One issue raised by the programme is how islands across the world have been affected by war and militarisation. Red Hunt, a powerful account of the massacre of Cheju islanders in Korea by US-backed government forces in 1948, is being screened among more light-hearted works, such as Ealing Studios' legendary comedy Rockets Galore. The latter will be shown with rare archival footage as part of a 50th-anniversary commemoration of the coming of the controversial military rocket range to Eriskay's neighbouring island of South Uist in 1957.

The clash of cultures between islanders and outsiders will also be explored in screenings and discussions of films such as Michael Powell's 1937 classic The Edge Of The World as well as Am Politician, a documentary which unravels the true story behind Whisky Galore and the sinking of the booty-laden SS Politician off Eriskay in 1941. Allan MacDonald, maker of Am Politician and a native of Eriskay, says he was inspired by Werner Kissling's 1935 film Eriskay: A Poem of Remote Lives, which is one of the films that opens the festival programme.

"Kissling's work showed the world in microcosm," said MacDonald. "I found the same thing 70 years later when we made Cabhsair Eirisgeidh also showing at the festival for the BBC." A prizewinner at the International Festival of Film and TV in California, Cabhsair Eirisgeidh explores the social impact of the causeway that in 2002 linked Eriskay to its neighbouring islands for the first time.

"Here was a community allowing the world to come into their lives in a new way with a mixture of hope, enthusiasm, and some fear.
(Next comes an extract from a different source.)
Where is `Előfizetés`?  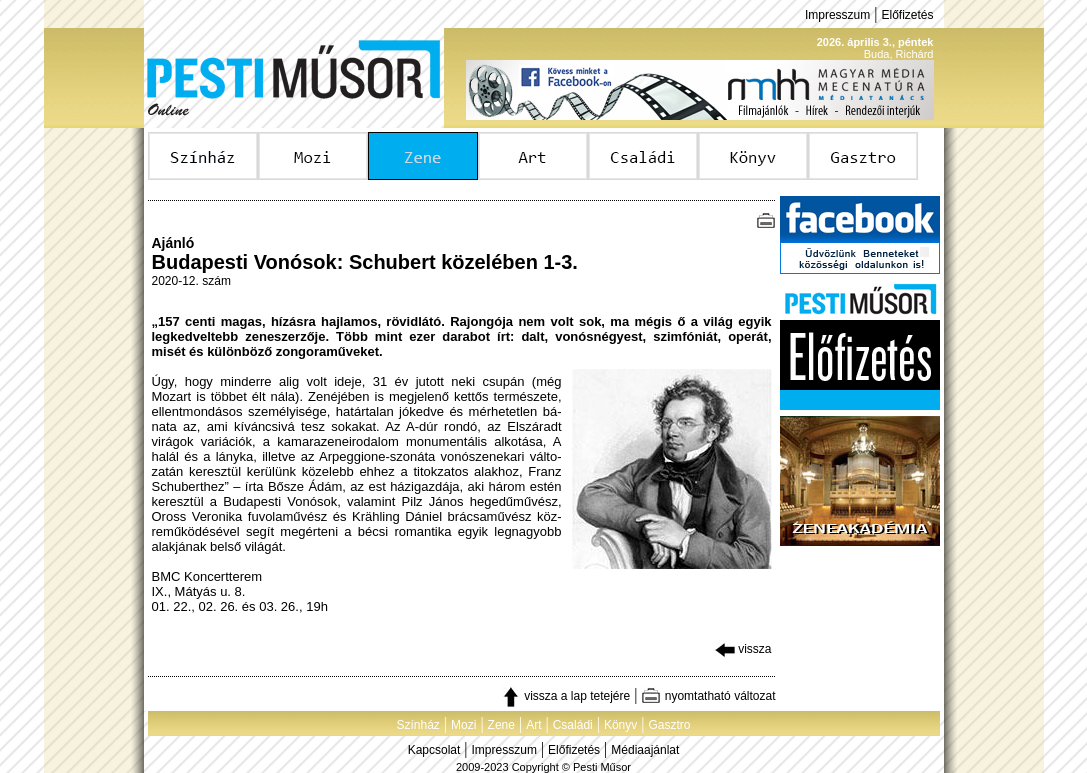 Előfizetés is located at coordinates (907, 15).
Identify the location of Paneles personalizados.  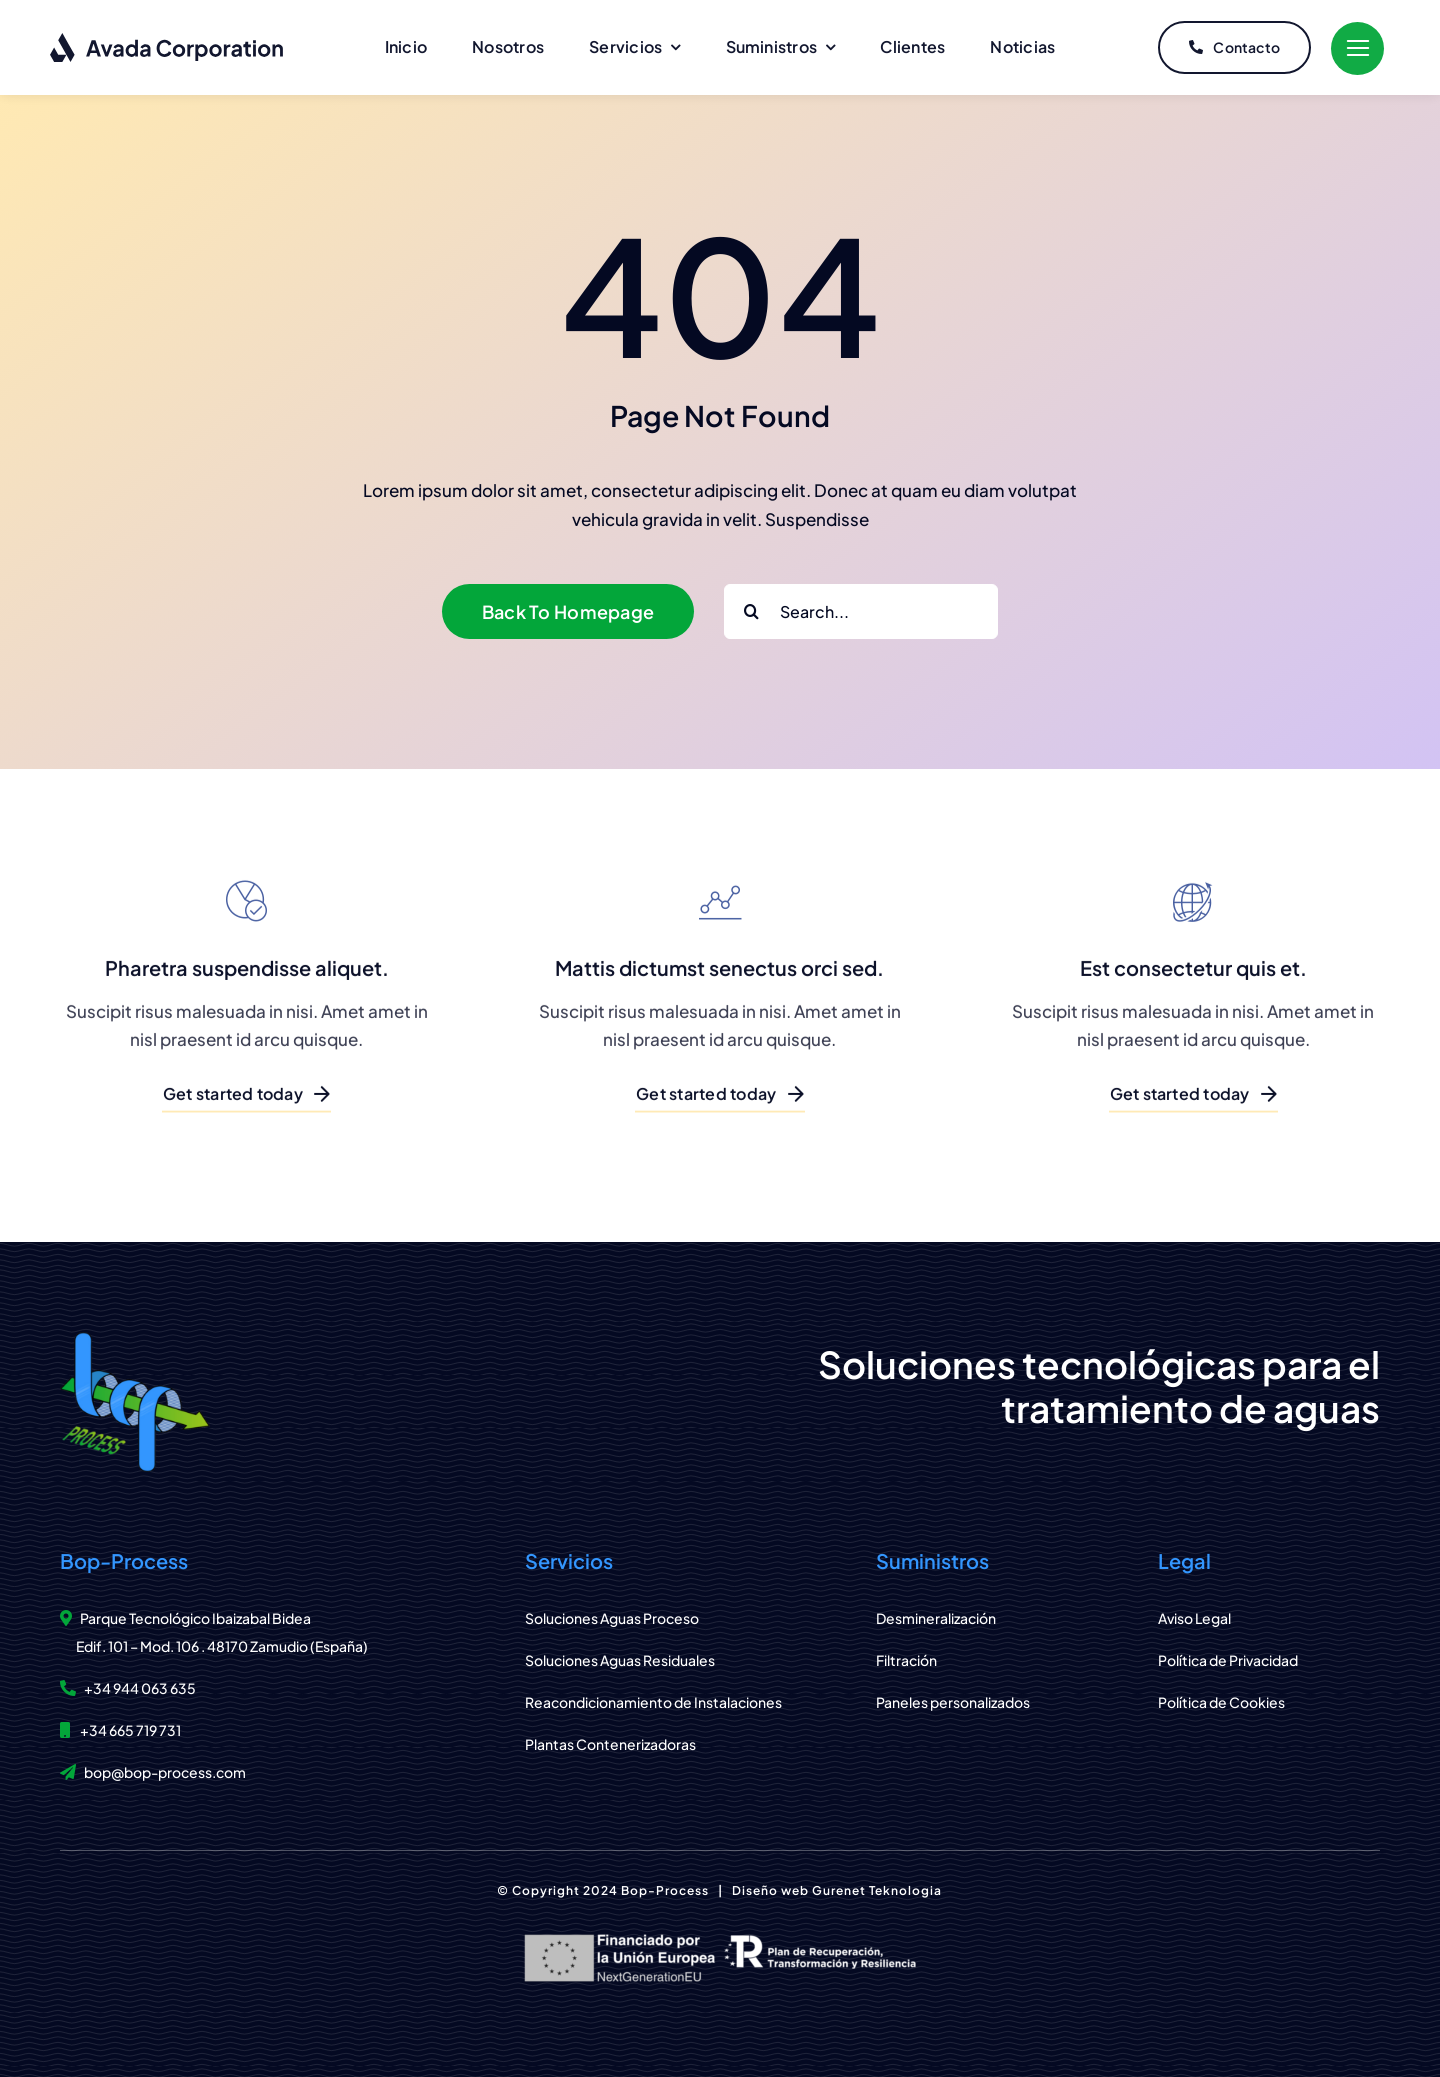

Equally, there was the challenge to them to explore what the world had to offer, good or bad," said MacDonald, who also made the featured drama-documentary Maighstir Ailean, a portrait of Father Allan MacDonald, the Highland priest, poet and folklorist.

Billed as one of the highlights of the Highland Year of Culture 2007, the festival offers bilingual Gaelic and English discussions using translation facilities and concludes with a traditional Hebridean ceilidh. The event is being run by a partnership including the Dicuil Institute of Island Studies in Uist, the University of the Highlands and Islands, Paisley University and the Scotland-based Global Islands Network. The festival will move on to another Scottish island next year.

"The sum of our universal existence is composed of islands, physical and spiritual," said MacDonald. "This little festival will go some way to helping us understand our place in the map."